L’assemblea della società in house del Comune di Lecce nomina presidente Luca Pasquino e due consiglieri, confermando il collegio sindacale e i compensi ridotti rispetto al passato. Il sindaco Poli Bortone ringrazia Alfredo Pagliaro per il lavoro svolto. Duro attacco del deputato PD Claudio Stefanazzi che denuncia logiche di spartizione familiari e clientelari in linea con il governo nazionale

Nuovi vertici per la Lupiae Servizi, la società in house del Comune di Lecce, riunitasi questa mattina a Palazzo Carafa per deliberare la variazione degli organi amministrativi. Al posto dell’amministratore unico, la società sarà ora guidata da un Consiglio di Amministrazione nella formula minima di presidente e due consiglieri.

Il nuovo presidente è l’architetto Luca Pasquino, affiancato dai consiglieri Maurizio De Meis e Tiziana Pastore. Confermata anche la composizione del collegio sindacale, con Massimiliano De Leo (presidente), Lauretana Fasano e Marco Pezzuto. Emanuela De Giorgi e Giuseppe Evangelista sono stati nominati sindaci supplenti. L’incarico di revisore dei conti va ad Antonio Alfarano.
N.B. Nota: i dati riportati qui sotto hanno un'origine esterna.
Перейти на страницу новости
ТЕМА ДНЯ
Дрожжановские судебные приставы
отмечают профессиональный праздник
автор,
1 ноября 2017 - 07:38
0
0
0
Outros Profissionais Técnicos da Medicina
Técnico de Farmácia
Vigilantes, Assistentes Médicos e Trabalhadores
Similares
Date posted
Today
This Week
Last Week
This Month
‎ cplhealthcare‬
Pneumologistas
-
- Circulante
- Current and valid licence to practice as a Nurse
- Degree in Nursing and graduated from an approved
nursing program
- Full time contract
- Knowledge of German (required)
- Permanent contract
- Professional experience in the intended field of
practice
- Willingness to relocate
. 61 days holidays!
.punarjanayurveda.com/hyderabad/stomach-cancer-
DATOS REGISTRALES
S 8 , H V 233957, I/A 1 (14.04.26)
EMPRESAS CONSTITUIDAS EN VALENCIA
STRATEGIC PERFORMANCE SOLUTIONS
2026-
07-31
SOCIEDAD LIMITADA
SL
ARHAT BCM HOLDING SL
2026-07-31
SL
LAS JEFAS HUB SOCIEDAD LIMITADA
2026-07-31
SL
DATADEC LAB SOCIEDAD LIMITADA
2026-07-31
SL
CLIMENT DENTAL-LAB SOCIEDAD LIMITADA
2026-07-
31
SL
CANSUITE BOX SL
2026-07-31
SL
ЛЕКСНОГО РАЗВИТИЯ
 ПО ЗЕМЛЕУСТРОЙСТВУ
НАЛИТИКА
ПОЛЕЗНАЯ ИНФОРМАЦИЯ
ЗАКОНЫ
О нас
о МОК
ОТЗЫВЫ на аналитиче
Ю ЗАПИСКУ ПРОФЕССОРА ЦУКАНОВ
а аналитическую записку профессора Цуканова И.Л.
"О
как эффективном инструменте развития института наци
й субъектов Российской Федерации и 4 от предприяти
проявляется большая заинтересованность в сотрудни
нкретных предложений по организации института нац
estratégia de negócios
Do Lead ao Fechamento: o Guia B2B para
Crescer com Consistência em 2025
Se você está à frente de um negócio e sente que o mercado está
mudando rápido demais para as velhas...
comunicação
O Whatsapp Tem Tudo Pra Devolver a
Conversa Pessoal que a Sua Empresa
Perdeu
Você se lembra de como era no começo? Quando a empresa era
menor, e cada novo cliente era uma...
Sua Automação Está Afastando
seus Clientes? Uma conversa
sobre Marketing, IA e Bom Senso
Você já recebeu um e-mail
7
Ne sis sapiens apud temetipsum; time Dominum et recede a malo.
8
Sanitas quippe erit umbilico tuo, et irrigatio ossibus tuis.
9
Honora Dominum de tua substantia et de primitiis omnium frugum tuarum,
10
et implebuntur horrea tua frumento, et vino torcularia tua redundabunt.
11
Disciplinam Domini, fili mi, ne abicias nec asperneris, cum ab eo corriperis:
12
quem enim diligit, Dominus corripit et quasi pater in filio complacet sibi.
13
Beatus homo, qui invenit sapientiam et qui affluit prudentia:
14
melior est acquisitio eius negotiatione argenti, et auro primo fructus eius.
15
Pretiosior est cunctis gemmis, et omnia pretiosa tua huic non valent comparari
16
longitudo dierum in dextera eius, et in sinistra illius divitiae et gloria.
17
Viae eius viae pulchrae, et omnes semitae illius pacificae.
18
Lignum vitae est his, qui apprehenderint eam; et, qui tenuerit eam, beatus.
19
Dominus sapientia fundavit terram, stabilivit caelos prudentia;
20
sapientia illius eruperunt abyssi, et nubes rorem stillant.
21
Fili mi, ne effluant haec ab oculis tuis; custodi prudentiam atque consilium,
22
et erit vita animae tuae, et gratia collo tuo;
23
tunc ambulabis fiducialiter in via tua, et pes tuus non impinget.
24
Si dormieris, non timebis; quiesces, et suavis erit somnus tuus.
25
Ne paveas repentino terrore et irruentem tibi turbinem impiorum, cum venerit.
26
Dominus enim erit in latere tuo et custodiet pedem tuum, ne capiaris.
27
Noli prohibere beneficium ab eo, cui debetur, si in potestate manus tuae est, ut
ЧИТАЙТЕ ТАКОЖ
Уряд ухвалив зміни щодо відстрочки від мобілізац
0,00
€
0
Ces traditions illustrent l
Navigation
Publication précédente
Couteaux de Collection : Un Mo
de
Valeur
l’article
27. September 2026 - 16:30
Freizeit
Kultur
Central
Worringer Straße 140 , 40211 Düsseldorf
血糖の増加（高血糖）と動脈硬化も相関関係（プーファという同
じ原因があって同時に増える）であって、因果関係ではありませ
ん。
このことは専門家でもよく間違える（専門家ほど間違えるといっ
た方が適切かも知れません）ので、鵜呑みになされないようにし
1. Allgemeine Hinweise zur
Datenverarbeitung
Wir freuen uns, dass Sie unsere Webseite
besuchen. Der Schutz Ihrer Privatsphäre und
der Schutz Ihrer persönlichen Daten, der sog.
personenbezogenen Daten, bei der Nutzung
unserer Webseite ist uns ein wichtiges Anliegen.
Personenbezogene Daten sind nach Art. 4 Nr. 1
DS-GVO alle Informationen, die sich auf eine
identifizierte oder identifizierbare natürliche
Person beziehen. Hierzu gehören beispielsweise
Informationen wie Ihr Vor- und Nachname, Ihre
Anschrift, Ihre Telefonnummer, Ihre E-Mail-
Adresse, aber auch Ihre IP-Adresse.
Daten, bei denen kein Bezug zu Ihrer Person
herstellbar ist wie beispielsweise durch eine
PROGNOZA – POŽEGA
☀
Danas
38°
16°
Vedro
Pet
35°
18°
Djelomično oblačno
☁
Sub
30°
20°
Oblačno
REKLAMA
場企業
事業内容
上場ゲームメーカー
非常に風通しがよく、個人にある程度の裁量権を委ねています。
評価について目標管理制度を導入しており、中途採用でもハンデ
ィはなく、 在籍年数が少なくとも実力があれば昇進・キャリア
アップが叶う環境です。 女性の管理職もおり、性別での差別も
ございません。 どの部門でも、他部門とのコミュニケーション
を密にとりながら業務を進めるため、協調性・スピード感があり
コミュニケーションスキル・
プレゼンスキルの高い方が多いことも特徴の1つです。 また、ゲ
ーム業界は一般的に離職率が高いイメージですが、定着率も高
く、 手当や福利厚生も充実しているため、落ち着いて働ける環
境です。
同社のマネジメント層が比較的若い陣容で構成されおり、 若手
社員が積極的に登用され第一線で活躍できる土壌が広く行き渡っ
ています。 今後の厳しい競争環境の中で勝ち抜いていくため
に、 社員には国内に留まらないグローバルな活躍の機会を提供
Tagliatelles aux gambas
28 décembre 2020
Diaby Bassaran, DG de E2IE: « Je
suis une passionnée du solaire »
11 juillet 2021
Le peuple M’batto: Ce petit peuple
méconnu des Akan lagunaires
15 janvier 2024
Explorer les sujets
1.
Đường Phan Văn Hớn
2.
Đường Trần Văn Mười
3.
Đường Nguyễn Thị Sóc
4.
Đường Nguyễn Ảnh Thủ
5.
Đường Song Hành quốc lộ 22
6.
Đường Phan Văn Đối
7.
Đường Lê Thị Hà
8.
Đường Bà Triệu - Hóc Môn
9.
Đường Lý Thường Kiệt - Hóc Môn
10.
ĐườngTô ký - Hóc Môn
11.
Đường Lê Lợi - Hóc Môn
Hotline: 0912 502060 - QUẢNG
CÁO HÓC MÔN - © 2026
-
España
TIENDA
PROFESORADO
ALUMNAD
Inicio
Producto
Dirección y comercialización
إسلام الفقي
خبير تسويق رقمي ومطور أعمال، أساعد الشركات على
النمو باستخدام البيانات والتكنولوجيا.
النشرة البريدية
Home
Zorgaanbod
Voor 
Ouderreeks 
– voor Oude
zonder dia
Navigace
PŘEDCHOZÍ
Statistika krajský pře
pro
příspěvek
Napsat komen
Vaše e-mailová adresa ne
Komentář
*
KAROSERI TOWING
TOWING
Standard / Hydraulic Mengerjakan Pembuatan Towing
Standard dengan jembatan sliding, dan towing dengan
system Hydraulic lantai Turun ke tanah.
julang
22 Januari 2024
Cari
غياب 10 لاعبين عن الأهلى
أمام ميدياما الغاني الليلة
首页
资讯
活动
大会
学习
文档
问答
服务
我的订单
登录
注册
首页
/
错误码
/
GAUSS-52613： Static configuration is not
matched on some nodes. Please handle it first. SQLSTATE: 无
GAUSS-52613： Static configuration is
I compensi restano invariati rispetto al passato, con i 45mila euro annui che venivano riconosciuti all’amministratore unico ora ripartiti in 29mila euro al presidente del CdA e 8mila euro a ciascuno dei due consiglieri.

«Ringrazio il presidente Alfredo Pagliaro per il lavoro svolto in anni difficili e complessi, e per le indicazioni preziose che ci ha lasciato per il futuro», ha dichiarato il sindaco Adriana Poli Bortone in conferenza stampa, sottolineando come il concordato preventivo che accompagnerà la società almeno fino al 2026 abbia richiesto una riorganizzazione più collegiale delle responsabilità.

Pagliaro, dal canto suo, ha rivendicato di lasciare «una società solida, con bilanci sempre in positivo, in grado di affrontare il futuro su basi forti e sicure».

Non si è fatta attendere la polemica politica. Il deputato leccese del Partito Democratico, Claudio Stefanazzi, ha parlato di «turbo familismo e turbo amichettismo», denunciando come la nomina dei nuovi vertici rifletta logiche di spartizione in continuità con quelle del governo Meloni, che – ha dichiarato – «riempie ruoli di governo e sottogoverno di parenti e amici».

«Un segnale preciso che la logica del clan ha ormai contagiato anche l’amministrazione comunale di Lecce», ha aggiunto Stefanazzi, esprimendo «solidarietà all’ex presidente Pagliaro, che il passaggio dalla maggioranza di centrosinistra a quella di centrodestra non ha premiato».